France’s nuclear giant has a plan to survive the wave of renewable energy that’s sweeping aside old-fashioned utilities across Europe. First it needs to disprove the conventional wisdom about how reactors work.
Electricite de France SA says its fleet of nuclear reactors aren’t just able to provide a steady stream of power, they’re flexible enough to complement a large fluctuating supply of renewable energy. Combined with a 25 billion-euro ($31 billion) solar plan and potential investments in huge batteries, the utility says it can ride out the energy upheaval, while also helping the French government fulfill its goal of cutting reliance on nuclear power.
“Our nuclear is flexible, it’s variable,” said EDF Chief Executive Officer Jean-Bernard Levy. “Renewable energies are totally complementary.”
That combination is the most cost effective way of generating low-carbon electricity in France, EDF says, but that doesn’t mean it comes cheap. Huge investments are needed to prolong the life of atomic plants plus billions more for renewables, but right now the utility is struggling to generate enough cash. It needs to spend 48 billion euros in the 12 years through 2025 to renovate reactors and expects to fund about half of the 30 gigawatts of solar developments the company plans on French soil by 2035.
EDF, a 72-year-old state-run behemoth that operates the world’s largest fleet of reactors, isn’t perceived as being a natural fit for the future. The growing market share and falling price of fluctuating electricity sources like wind and solar is disrupting established power generators across Europe, forcing them to mothball or close plants that aren’t used enough to be profitable, or can’t quickly accommodate swings in supply and demand. Most atomic plants were designed to provide steady output around the clock, not submit to the whims of the weather.

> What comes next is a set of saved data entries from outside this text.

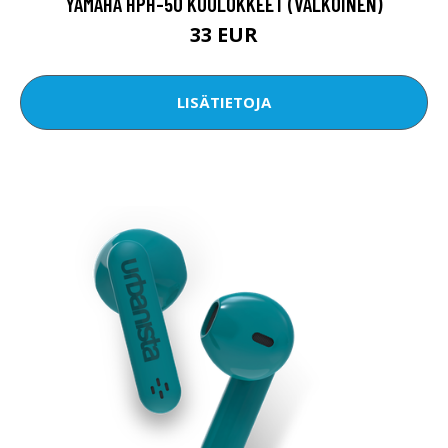
YAMAHA HPH-50 KUULOKKEET (VALKOINEN)
33 EUR
LISÄTIETOJA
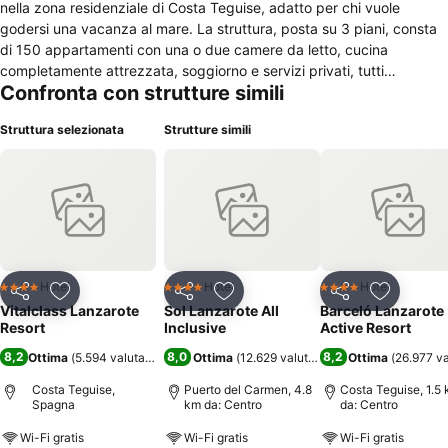
nella zona residenziale di Costa Teguise, adatto per chi vuole
godersi una vacanza al mare. La struttura, posta su 3 piani, consta
di 150 appartamenti con una o due camere da letto, cucina
completamente attrezzata, soggiorno e servizi privati, tutti
Confronta con strutture simili
climatizzati con regolazione autonoma della temperatura, dotati di
balcone o terrazza panoramica ed equipaggiati di ogni moderno
Struttura selezionata
Strutture simili
comfort. Il ristorante "La Carabela” prepara, per gli ospiti, la prima
colazione a buffet ed a pranzo e cena menù con piatti della cucina
internazionale e serate a tema. Completano il servizio uno snack bar
posto nella zona della piscina e del Disco Bar ed il bar Sport aperto
solo in alcuni periodi dell'anno. La sala per riunioni e meeting, ha
accesso diretto dall'esterno e può ospitare sino a 120 partecipanti,
inoltre, l'hotel è a disposizione per l'organizzazione di banchetti e
feste. Il servizio relax comprende un settore idrotermale, una piscina
Hotel
Hotel
Hotel
4 Stelle
4 Stelle
4 Stelle
Condividi
Aggiungi ai preferiti
Condividi
Aggiungi ai preferiti
Condividi
Aggiungi 
interna riscaldata, area fitness, salone di bellezza per trattamenti
Vitalclass Lanzarote
Sol Lanzarote All
Barceló Lanzarote
estetici e massaggi, per i piccoli ospiti è attivo il mini club ed un
Resort
Inclusive
Active Resort
parco giochi e la reception è aperta 24 ore su 24.
8,2
8,0
8,2
Ottima
(
5.594 valutazioni
)
Ottima
(
12.629 valutazioni
)
Ottima
(
26.977 va
Costa Teguise,
Puerto del Carmen, 4.8
Costa Teguise, 1.5
Spagna
km da: Centro
da: Centro
Wi-Fi gratis
Wi-Fi gratis
Wi-Fi gratis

“If you’re not flexible, you’re going to struggle,” said Jonas Rooze, the head of European power transition at Bloomberg New Energy Finance. “Nuclear is probably incompatible with large volumes of solar and wind.”
EDF disagrees, saying its reactors can vary output by as much as 80 percent twice a day. All 58 of them are equipped with control rods, which can be inserted into the core and slow the rate of fission that generates energy. The mechanism is usually used for emergency shutdowns by automatically falling in between nuclear fuel assemblies, but EDF the equipment can be easily maneuvered to accelerate or slow the rate of power generation. It says it can also fine-tune output by changing the concentration of a chemical in the reactor.
The utility is already capable of offsetting a change in power flows as large as 21 gigawatts in less than 30 minutes — equivalent to more than 10,000 turbines falling still due to lack of wind — said Dominique Miniere, the company’s head of nuclear and thermal power generation.
That matches France’s total wind and solar capacity today, although President Emmanuel Macron wants to at least double that by 2022. It’s unclear whether EDF’s proposals would increase maintenance costs or erode profitability, said Nicolas Goldberg, an energy expert at Paris-based Colombus Consulting.
“EDF still has things to prove regarding the flexibility of nuclear,” Goldberg said. “It remains to be seen whether there’s no problem when it’s done every day, when the wind starts blowing and renewable penetration reaches 40 percent.”
Abundant wind and solar energy in Germany has for several years forced power generators to adjust their nuclear output, hurting profitability. RWE AG, the largest electricity producer, expects profit from the unit that operates lignite-burning plants and reactors to fall significantly for 2017, following similar declines the previous two years.
EDF says it can adapt with the increase in renewable energy until 2030 without much impact on the cost of its nuclear power production because of its 30 years of experience with flexible reactors, said Miniere. But before the company can prove its case that renewables and nuclear are the perfect couple, there are other challenges to overcome.
European electricity prices are currently too low to cover the investments required to renovate EDF’s reactor fleet and build new facilities to replace the oldest plants. The utility will need some regulatory support from the government to foot the bill, said CEO Levy. In the U.K., the government guaranteed power prices for 35 years to encourage the company to build a new 19.6 billion-pound ($27.7 billion) nuclear plant.
However, for Ecology Minister Nicolas Hulot, expanding renewable energy is the priority, not building new reactors.
“I’ve always said that we need to find the way to regulated prices the British way,” said Levy. “There won’t be investments without it.”